It is easy to confuse output types with targets, but they are two different (although related) concepts. A target is one instance of an output type. It is the engine that takes all of your files and settings, and brings them together to produce the end result. When you build your final output, you are essentially building one or more of the targets in your project.
Developing a target means to create it, and then give it the instructions necessary to produce the desired results.
Following are the basic tasks involved in developing a target:
- Determine Output Type To produce output, you first need to determine which type of output is most appropriate for your needs. You might even need to produce multiple outputs and require more than one output type. The output type can be specified on the General tab of the Target Editor. See Determining the Output Type and Changing the Output Type for a Target.
Add and Rename Targets Every target in a project has particular output type assigned to it. You can add multiple targets to a project, and you can make as many copies of existing targets that you want. For example, your project might end up containing three targets that are all based on the
HTML5output type. See Adding Targets.
It is helpful to rename targets that you use to reflect the nature of your project, especially if you are using multiple targets with the same output type. To rename a target, open the Targets folder in the Project Organizer, right-click the target you want to rename, and then select Rename. Then type a new name for the target and press Enter. See Renaming Targets.
- Edit Target Settings Using the Target Editor, you can perform tasks such as setting the output file name, choosing a skin, selecting a master stylesheet, associating (including/excluding) conditions, improving the processing performance, and more. To edit target settings, open the Targets folder in the Project Organizer, double-click the target that you want to edit, and use the various tabs in the Target Editor to specify settings. See Editing Target Settings.
Suppose you have hundreds of topics, and you want some to show up in some outputs, but not in others. How do you control which topics are included in a given output? It depends on whether you are generating online or print-based output.
When you build online output, all of the topics in the project will be included in the output unless you use one of the following methods to include or exclude them.
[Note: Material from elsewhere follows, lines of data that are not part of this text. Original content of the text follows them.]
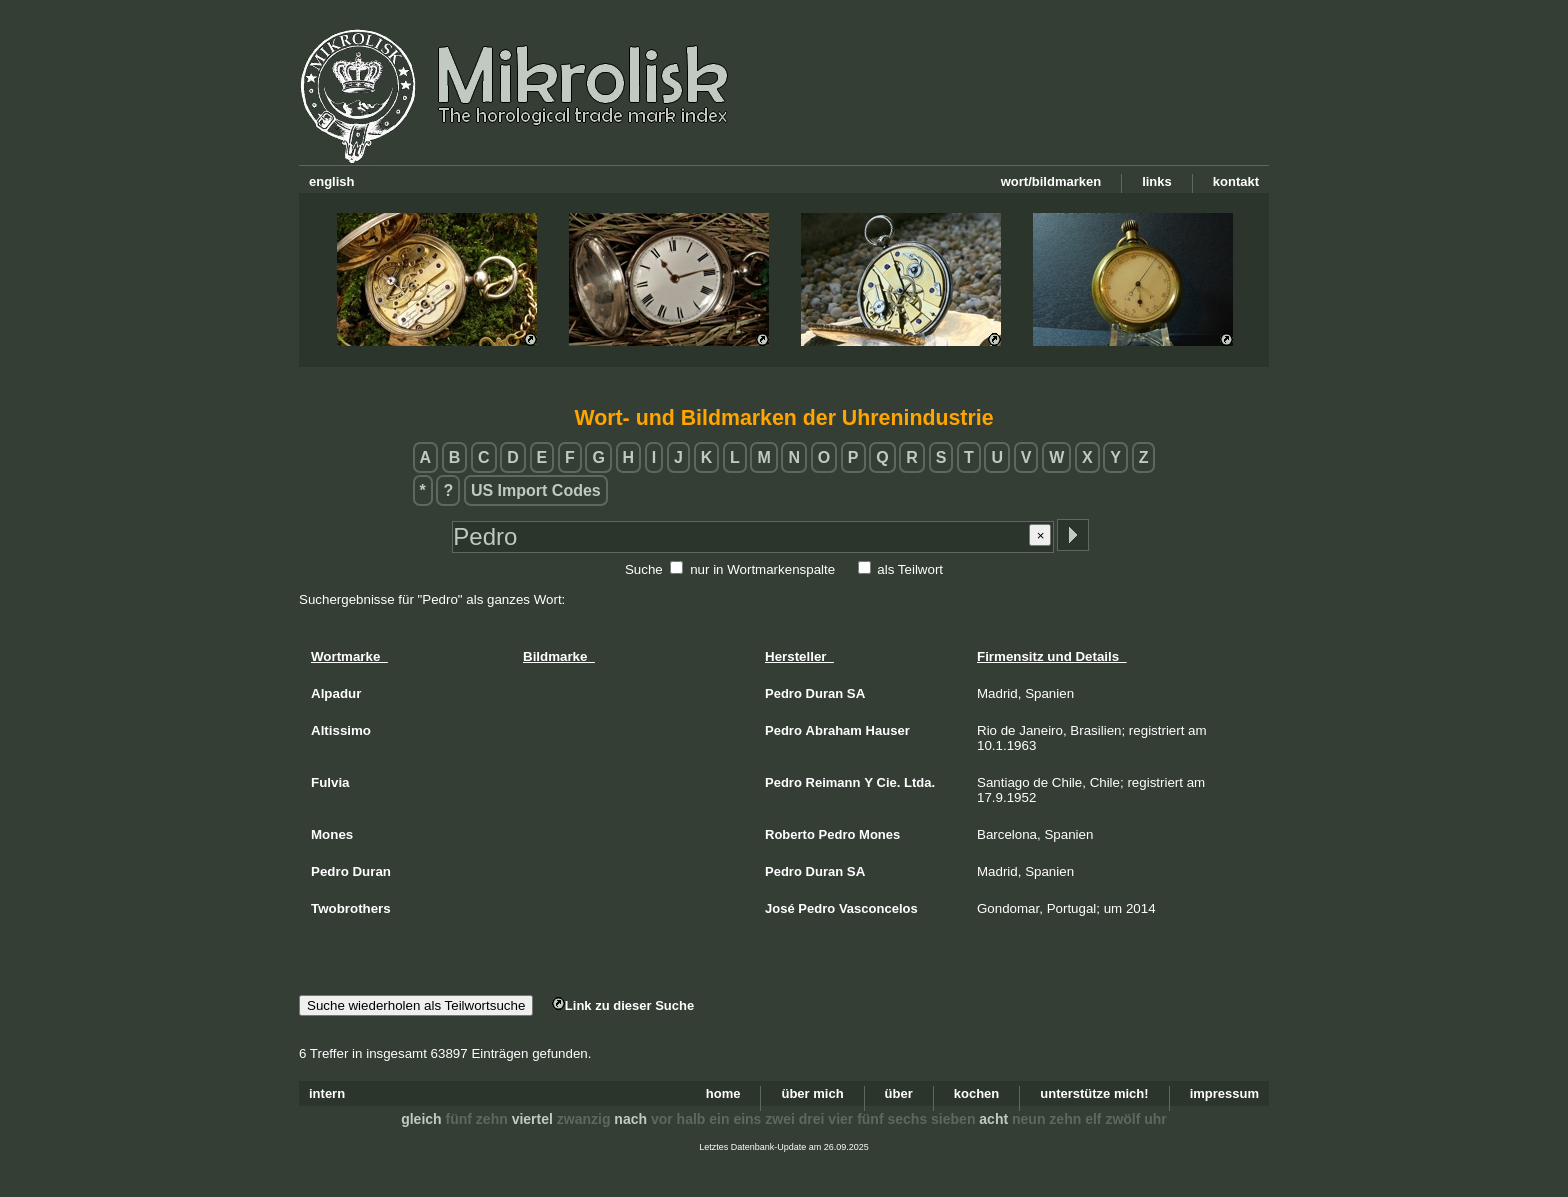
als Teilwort (910, 569)
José (780, 908)
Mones (879, 834)
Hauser (888, 730)
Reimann (833, 782)
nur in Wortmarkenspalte (762, 569)
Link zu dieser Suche (623, 1005)
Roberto (790, 834)
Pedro (783, 693)
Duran (825, 693)
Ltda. (919, 782)
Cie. (889, 782)
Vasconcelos (878, 908)
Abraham (834, 730)
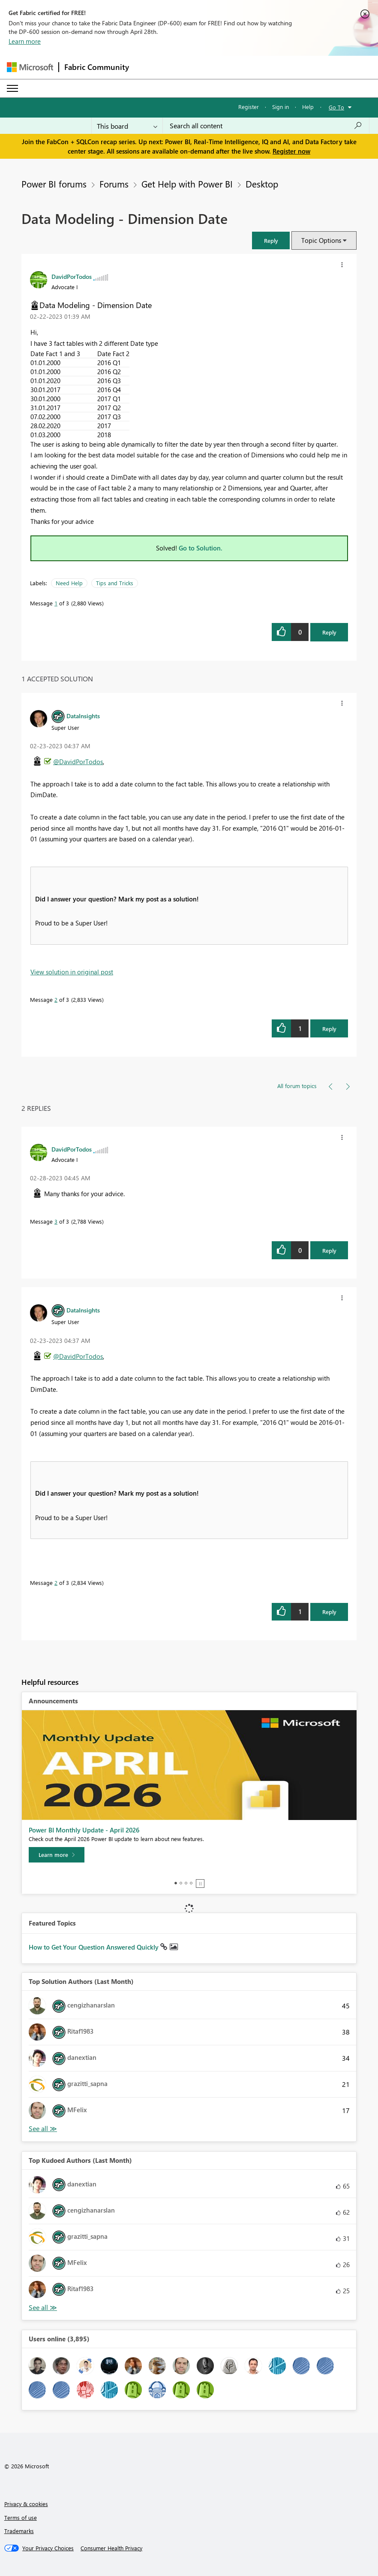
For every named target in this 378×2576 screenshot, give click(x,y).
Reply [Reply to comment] (329, 1028)
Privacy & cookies (26, 2503)
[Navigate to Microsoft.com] (30, 67)
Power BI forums (54, 184)
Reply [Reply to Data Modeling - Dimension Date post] (329, 632)
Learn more (25, 41)
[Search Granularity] (127, 126)
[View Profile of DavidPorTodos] (71, 276)
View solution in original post (71, 972)
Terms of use (20, 2517)
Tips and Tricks (114, 583)
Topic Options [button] (321, 240)
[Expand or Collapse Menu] (12, 88)
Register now (291, 151)
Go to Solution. (200, 548)
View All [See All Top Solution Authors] (43, 2129)
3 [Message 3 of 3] (55, 1221)
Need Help (69, 583)
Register (248, 106)
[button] (271, 240)
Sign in (280, 106)
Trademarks (19, 2530)
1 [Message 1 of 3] (55, 603)
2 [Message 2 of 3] (55, 999)
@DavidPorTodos (78, 761)
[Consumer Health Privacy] (111, 2548)
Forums (114, 184)
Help (308, 106)
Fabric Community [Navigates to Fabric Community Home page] (96, 67)
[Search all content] (265, 126)
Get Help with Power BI (187, 184)
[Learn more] (56, 1854)
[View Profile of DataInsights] (83, 715)
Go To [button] (336, 107)
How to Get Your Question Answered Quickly (94, 1947)
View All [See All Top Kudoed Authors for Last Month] (43, 2308)
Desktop (262, 184)
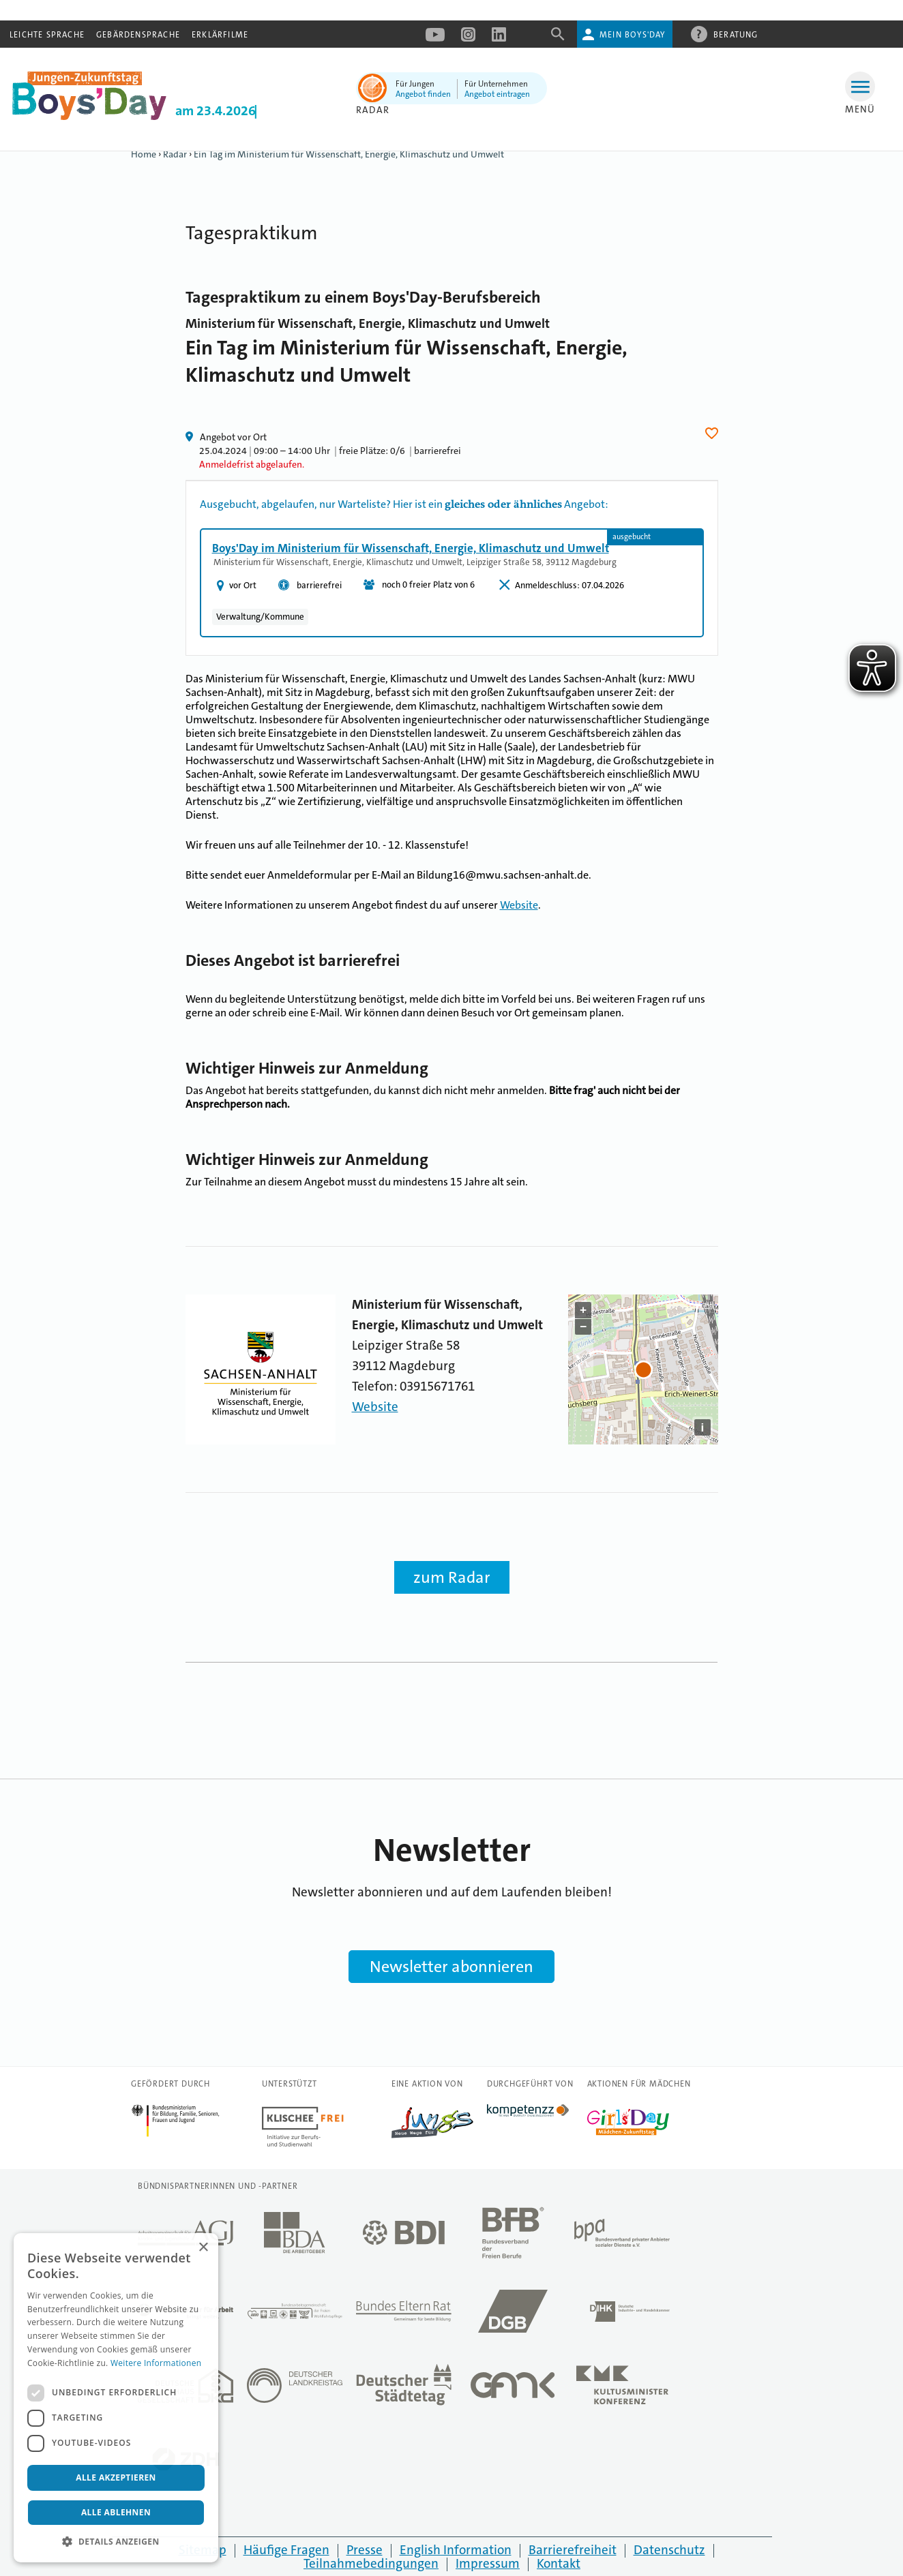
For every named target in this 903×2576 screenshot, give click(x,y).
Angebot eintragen (497, 94)
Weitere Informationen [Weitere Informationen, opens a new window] (156, 2363)
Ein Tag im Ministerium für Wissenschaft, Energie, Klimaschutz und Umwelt (349, 154)
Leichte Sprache (47, 34)
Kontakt (558, 2563)
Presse (364, 2549)
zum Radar (451, 1577)
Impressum (488, 2563)
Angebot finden (423, 94)
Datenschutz (669, 2549)
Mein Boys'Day (632, 34)
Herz (713, 433)
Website (519, 905)
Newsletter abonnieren (451, 1967)
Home (143, 154)
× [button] (203, 2248)
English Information (456, 2549)
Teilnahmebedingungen (371, 2563)
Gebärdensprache (138, 34)
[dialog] (116, 2397)
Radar (372, 110)
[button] (116, 2541)
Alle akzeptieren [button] (116, 2477)
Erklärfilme (220, 34)
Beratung (735, 34)
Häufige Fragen (286, 2549)
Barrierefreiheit (573, 2549)
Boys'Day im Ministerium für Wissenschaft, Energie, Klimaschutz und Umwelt (410, 548)
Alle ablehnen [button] (116, 2512)
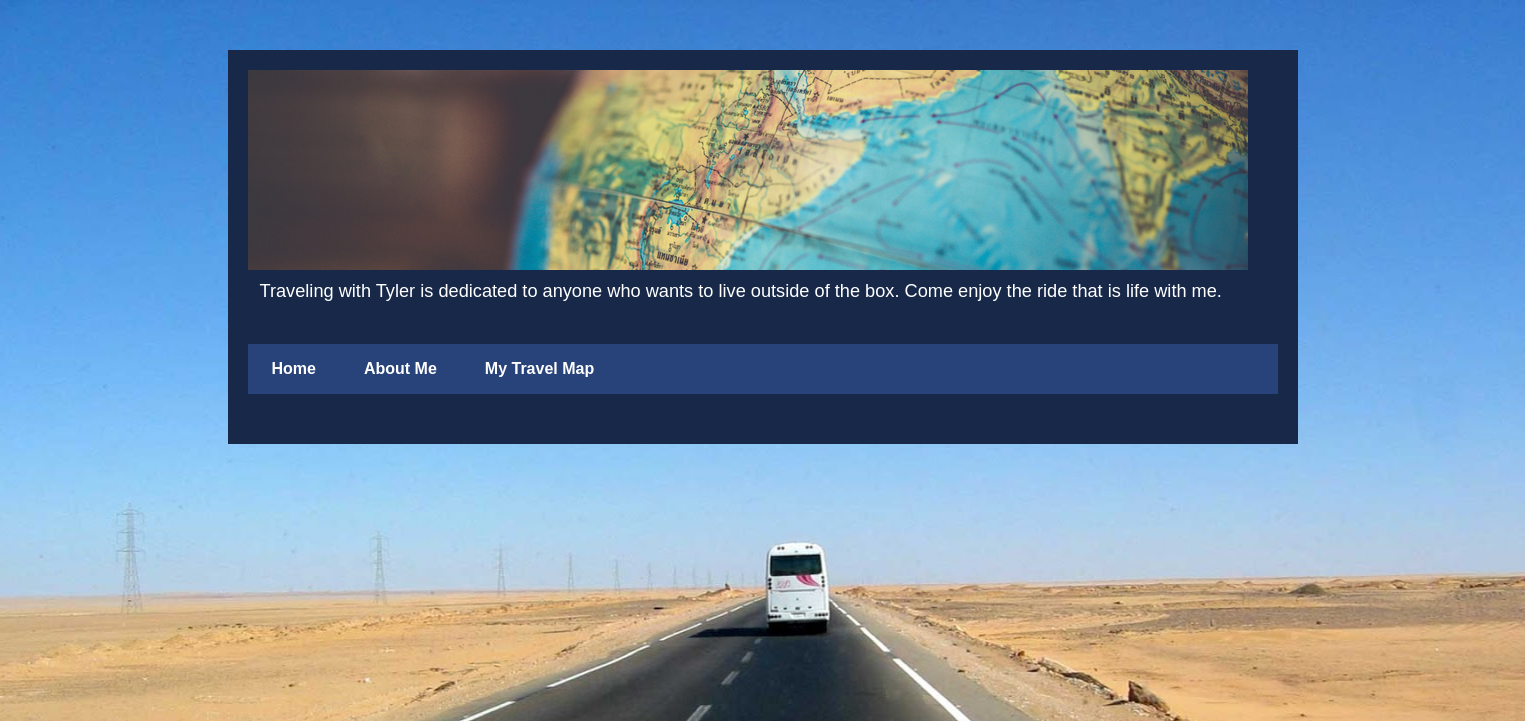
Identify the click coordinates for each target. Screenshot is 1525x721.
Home (294, 368)
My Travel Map (539, 368)
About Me (400, 368)
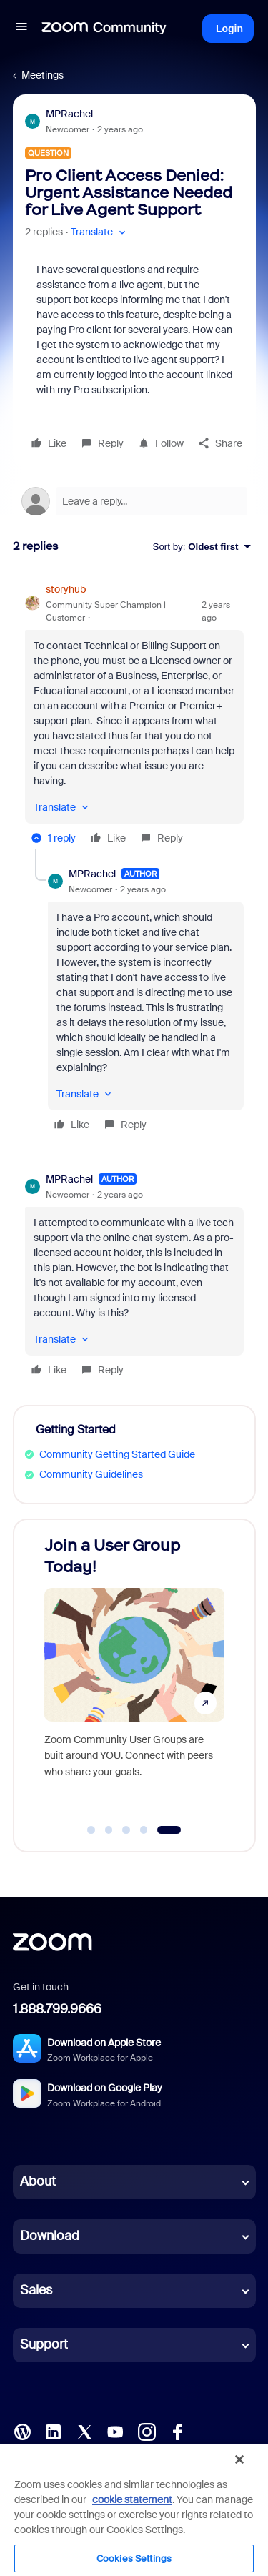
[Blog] (22, 2430)
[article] (134, 715)
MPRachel (69, 113)
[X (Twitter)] (84, 2430)
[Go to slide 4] (143, 1830)
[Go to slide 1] (91, 1830)
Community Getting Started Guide (117, 1454)
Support (44, 2344)
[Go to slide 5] (169, 1830)
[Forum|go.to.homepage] (104, 28)
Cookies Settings (134, 2558)
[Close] (239, 2459)
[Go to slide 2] (108, 1830)
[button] (21, 28)
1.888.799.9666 (57, 2009)
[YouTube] (115, 2430)
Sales (36, 2290)
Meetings (42, 75)
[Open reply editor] (134, 501)
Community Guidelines (91, 1474)
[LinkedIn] (53, 2430)
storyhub (66, 589)
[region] (134, 2509)
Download (49, 2235)
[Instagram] (146, 2430)
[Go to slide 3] (126, 1830)
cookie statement (132, 2499)
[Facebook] (177, 2430)
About (38, 2181)
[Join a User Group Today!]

If you do not use one of these methods, every topic will be included in the output, even if you add only some of them to the TOC (e.g., readers will be able to locate topics that are not in the TOC by using the search feature).
Applying Condition Tags at the Folder or File Level You can place condition tags on folders or topic files in the Content Explorer, then include or exclude those conditions in the targets. By placing a condition on a folder, it will automatically become associated with all topics within it.
See Applying Conditions to Content and Associating Conditions with Targets.
Note: You can place condition tags on files in the Project Organizer as well, but these conditions do not affect which files are included in the output. Rather, these conditions are useful for importing files from one Flare project into another.
See Global Project Linking—Importing Files from Other Projects.
- Excluding Links from Targets Another method is to use an option on the Advanced tab in the Target Editor to exclude all content files unless they are directly or indirectly referenced from the target. This means that if the target is using particular files such as a table of contents (TOCs), master page, and so on, other files linked directly or indirectly from them will be part of the output. This is a much quicker method and helps to keep your output file size down, but it is not quite as flexible as the other method.
See Excluding Content not Linked Directly or Indirectly from Targets.
If you are creating a print-based output, only the topics included in your "outline TOC" (i.e., the TOC file in the Project Organizer) will be included in the output. In addition, you can place condition tags on outline TOC entries and use them to further separate content for different outputs (i.e., if you have other targets using that same outline TOC).
Note: If you need to create print-based output from your Flare project, there are some additional tasks that are mandatory and several others that are optional. See Creating Print-based Output.